- Born: 1955 (age 70–71)
- Education: University of Bergen
- Occupation: Psychologist

= Gerd Kvale =

Norwegian professor of psychology

Gerd Kvale (born 1955) is a Norwegian psychologist working on obsessive–compulsive disorder.

She graduated as a Candidate of Psychology from the University of Bergen in 1982, and completed her Ph.D. in psychology in 1992. She was appointed professor in clinical psychology at the University of Bergen in 2002. Since 2011 she has been leading an Obsessive–Compulsive Disorder (OCD) project at the Haukeland University Hospital in Bergen. In 2015 she and her team received the Innovation of the Year in Psychological Science award from the Norwegian Society of Psychological Science.

In 2018 she was featured in Time magazine, along with Bjarne Hansen, due to their successful four-day exposure therapy program which treats obsessive–compulsive disorder.

== The Bergen 4-Day Treatment (B4DT) ==
In 2009, Kvale established an evidence-based outpatient OCD clinic at the Haukeland University Hospital, when she was awarded two years of sabbatical by the University of Bergen. The clinic focused on providing concentrated treatments for patients. After two years, the hospital extended this project.

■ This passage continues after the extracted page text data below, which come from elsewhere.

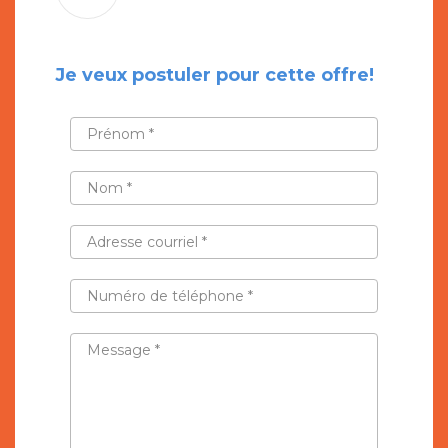
Je veux postuler pour cette offre!
PRÉNOM
*
NOM
*
ADRESSE
COURRIEL
*
NUMÉRO
DE
TÉLÉPHONE
*
MESSAGE
*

Kvale invited Bjarne Hansen in 2011, who was then heading the inpatient OCD clinic at St. Olav’s Hospital in Trondheim, Norway, to join the clinic. Kvale and Hansen worked together to improve the treatment of OCD and the distribution of the treatment.

Since 2012, the team has developed an intensive exposure-based treatment method for patients with OCD, known as the Bergen 4-day treatment (B4DT). Over the course of four consecutive days, patients with OCD undergo personalized and therapist-assisted exposure therapy within a group format, maintaining a 1:1 patient-to-therapist ratio. This method is highly appealing to patients and experiences virtually no dropouts.